### Data in this exercise
== Segment start ==

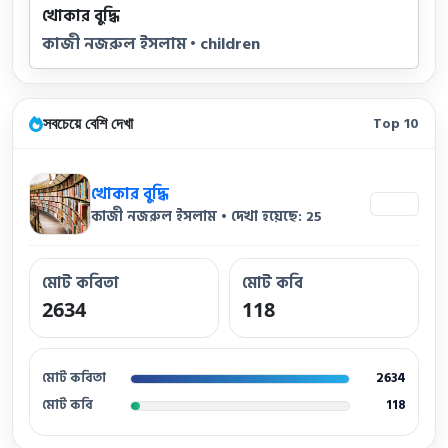
খোকার বুদ্ধি
কাজী নজরুল ইসলাম • children
সবচেয়ে বেশি দেখা
Top 10
খোকার বুদ্ধি
25
কাজী নজরুল ইসলাম • দেখা হয়েছে: 25
মোট কবিতা
মোট কবি
2634
118
মোট কবিতা
2634
মোট কবি
118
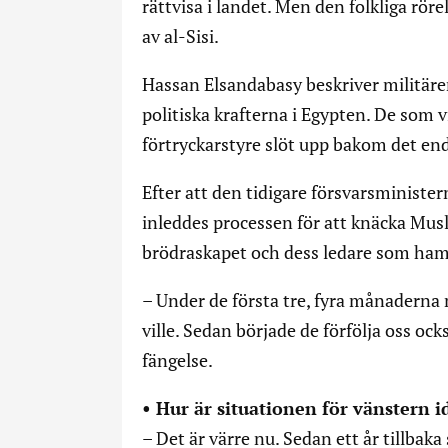
rättvisa i landet. Men den folkliga rö
av al-Sisi.
Hassan Elsandabasy beskriver militär
politiska krafterna i Egypten. De som vi
förtryckarstyre slöt upp bakom det end
Efter att den tidigare försvarsminister
inleddes processen för att knäcka Mus
brödraskapet och dess ledare som hamn
– Under de första tre, fyra månaderna m
ville. Sedan började de förfölja oss o
fängelse.
• Hur är situationen för vänstern
– Det är värre nu. Sedan ett år tillbaka 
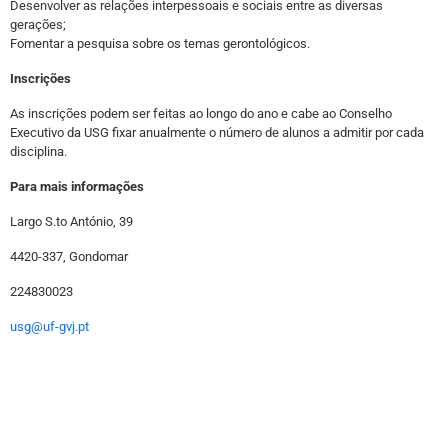
Desenvolver as relações interpessoais e sociais entre as diversas
gerações;
Fomentar a pesquisa sobre os temas gerontológicos.
Inscrições
As inscrições podem ser feitas ao longo do ano e cabe ao Conselho
Executivo da USG fixar anualmente o número de alunos a admitir por cada
disciplina.
Para mais informações
Largo S.to António, 39
4420-337, Gondomar
224830023
usg@uf-gvj.pt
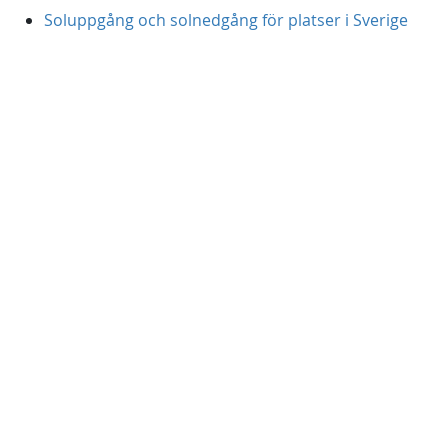
Soluppgång och solnedgång för platser i Sverige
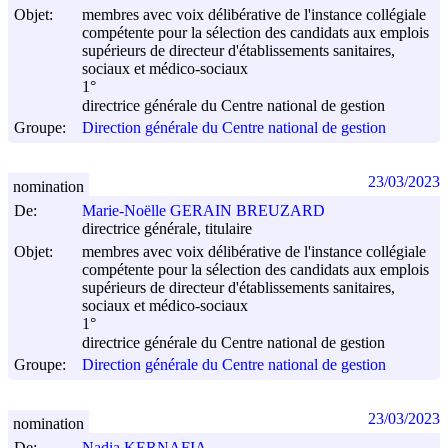
Objet:
membres avec voix délibérative de l'instance collégiale
compétente pour la sélection des candidats aux emplois
supérieurs de directeur d'établissements sanitaires,
sociaux et médico-sociaux
1°
directrice générale du Centre national de gestion
Groupe:
Direction générale du Centre national de gestion
23/03/2023
nomination
De:
Marie-Noëlle GERAIN BREUZARD
directrice générale, titulaire
Objet:
membres avec voix délibérative de l'instance collégiale
compétente pour la sélection des candidats aux emplois
supérieurs de directeur d'établissements sanitaires,
sociaux et médico-sociaux
1°
directrice générale du Centre national de gestion
Groupe:
Direction générale du Centre national de gestion
23/03/2023
nomination
De:
Nadia KERNAFIA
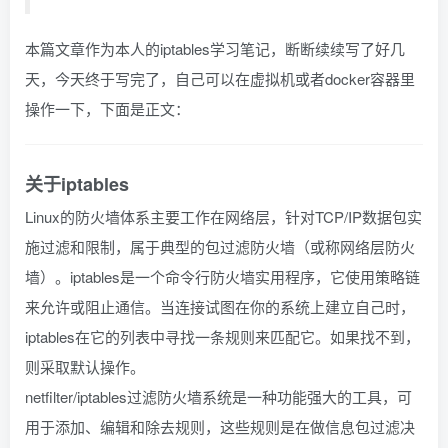
本篇文章作为本人的iptables学习笔记，断断续续写了好几
天，今天终于写完了，自己可以在虚拟机或者docker容器里
操作一下，下面是正文：
关于iptables
Linux的防火墙体系主要工作在网络层，针对TCP/IP数据包实
施过滤和限制，属于典型的包过滤防火墙（或称网络层防火
墙）。iptables是一个命令行防火墙实用程序，它使用策略链
来允许或阻止通信。当连接试图在你的系统上建立自己时，
iptables在它的列表中寻找一条规则来匹配它。如果找不到，
则采取默认操作。
netfilter/iptables过滤防火墙系统是一种功能强大的工具，可
用于添加、编辑和除去规则，这些规则是在做信息包过滤决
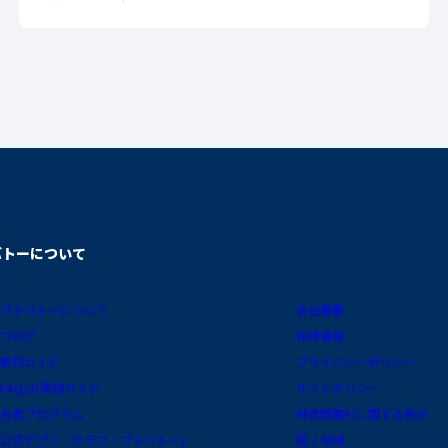
バトーについて
プチバトーについて
会社概要
ブログ
採用情報
素材ガイド
プライバシーポリシー
FAQ/お買物ガイド
サイトポリシー
会員プログラム
特定商取引に関する表示
公式アプリ「クラブ・プチバトー」
国 / 地域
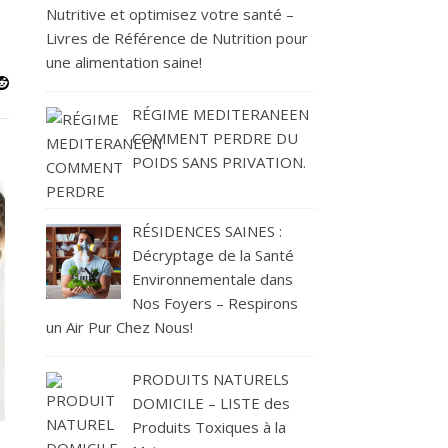
Nutritive et optimisez votre santé –
Livres de Référence de Nutrition pour
une alimentation saine!
RÉGIME MEDITERANEEN
COMMENT PERDRE DU
POIDS SANS PRIVATION.
RÉSIDENCES SAINES :
Décryptage de la Santé
Environnementale dans
Nos Foyers – Respirons
un Air Pur Chez Nous!
PRODUITS NATURELS
DOMICILE – LISTE des
Produits Toxiques à la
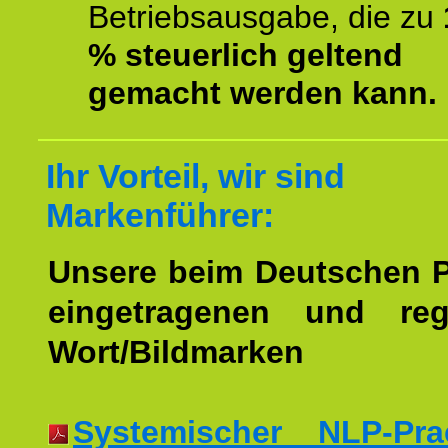
Betriebsausgabe, die zu
% steuerlich geltend
gemacht werden kann.
Ihr Vorteil, wir sind
Markenführer:
Unsere beim Deutschen 
eingetragenen und regi
Wort/Bildmarken
Systemischer NLP-Pract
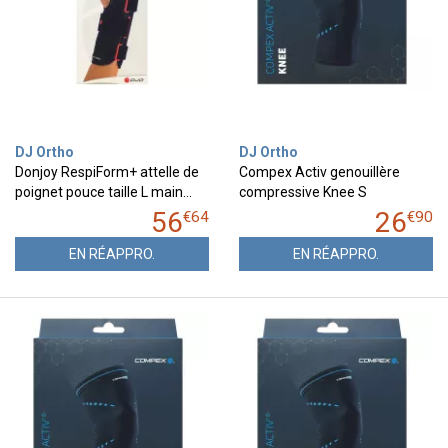
DJ Ortho
DJ Ortho
Donjoy RespiForm+ attelle de
Compex Activ genouillère
poignet pouce taille L main…
compressive Knee S
56
26
€
64
€
90
EN RÉAPPRO.
EN RÉAPPRO.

== Segment end ==

### Work to be completed
Repeat the full set of records exactly, and output no pictures.

### Answer for the task
খোকার বুদ্ধি
কাজী নজরুল ইসলাম • children
সবচেয়ে বেশি দেখা
Top 10
খোকার বুদ্ধি
25
কাজী নজরুল ইসলাম • দেখা হয়েছে: 25
মোট কবিতা
মোট কবি
2634
118
মোট কবিতা
2634
মোট কবি
118
rättvisa i landet. Men den folkliga rö
av al-Sisi.
Hassan Elsandabasy beskriver militär
politiska krafterna i Egypten. De som vi
förtryckarstyre slöt upp bakom det end
Efter att den tidigare försvarsminister
inleddes processen för att knäcka Mus
brödraskapet och dess ledare som hamn
– Under de första tre, fyra månaderna m
ville. Sedan började de förfölja oss o
fängelse.
• Hur är situationen för vänstern
– Det är värre nu. Sedan ett år tillbaka 
Desenvolver as relações interpessoais e sociais entre as diversas
gerações;
Fomentar a pesquisa sobre os temas gerontológicos.
Inscrições
As inscrições podem ser feitas ao longo do ano e cabe ao Conselho
Executivo da USG fixar anualmente o número de alunos a admitir por cada
disciplina.
Para mais informações
Largo S.to António, 39
4420-337, Gondomar
224830023
usg@uf-gvj.pt
Soluppgång och solnedgång för platser i Sverige
Objet:
membres avec voix délibérative de l'instance collégiale
compétente pour la sélection des candidats aux emplois
supérieurs de directeur d'établissements sanitaires,
sociaux et médico-sociaux
1°
directrice générale du Centre national de gestion
Groupe:
Direction générale du Centre national de gestion
23/03/2023
nomination
De:
Marie-Noëlle GERAIN BREUZARD
directrice générale, titulaire
Objet:
membres avec voix délibérative de l'instance collégiale
compétente pour la sélection des candidats aux emplois
supérieurs de directeur d'établissements sanitaires,
sociaux et médico-sociaux
1°
directrice générale du Centre national de gestion
Groupe:
Direction générale du Centre national de gestion
23/03/2023
nomination
De:
Nadia KERNAFIA
本篇文章作为本人的iptables学习笔记，断断续续写了好几
天，今天终于写完了，自己可以在虚拟机或者docker容器里
操作一下，下面是正文：
关于iptables
Linux的防火墙体系主要工作在网络层，针对TCP/IP数据包实
施过滤和限制，属于典型的包过滤防火墙（或称网络层防火
墙）。iptables是一个命令行防火墙实用程序，它使用策略链
来允许或阻止通信。当连接试图在你的系统上建立自己时，
iptables在它的列表中寻找一条规则来匹配它。如果找不到，
则采取默认操作。
netfilter/iptables过滤防火墙系统是一种功能强大的工具，可
用于添加、编辑和除去规则，这些规则是在做信息包过滤决
バトーについて
プチバトーについて
会社概要
ブログ
採用情報
素材ガイド
プライバシーポリシー
FAQ/お買物ガイド
サイトポリシー
会員プログラム
特定商取引に関する表示
公式アプリ「クラブ・プチバトー」
国 / 地域
Nutritive et optimisez votre santé –
Livres de Référence de Nutrition pour
une alimentation saine!
RÉGIME MEDITERANEEN
COMMENT PERDRE DU
POIDS SANS PRIVATION.
RÉSIDENCES SAINES :
Décryptage de la Santé
Environnementale dans
Nos Foyers – Respirons
un Air Pur Chez Nous!
PRODUITS NATURELS
DOMICILE – LISTE des
Produits Toxiques à la
Betriebsausgabe, die zu
% steuerlich geltend
gemacht werden kann.
Ihr Vorteil, wir sind
Markenführer:
Unsere beim Deutschen 
eingetragenen und regi
Wort/Bildmarken
Systemischer NLP-Pract
DJ Ortho
DJ Ortho
Donjoy RespiForm+ attelle de
Compex Activ genouillère
poignet pouce taille L main…
compressive Knee S
56
26
€
64
€
90
EN RÉAPPRO.
EN RÉAPPRO.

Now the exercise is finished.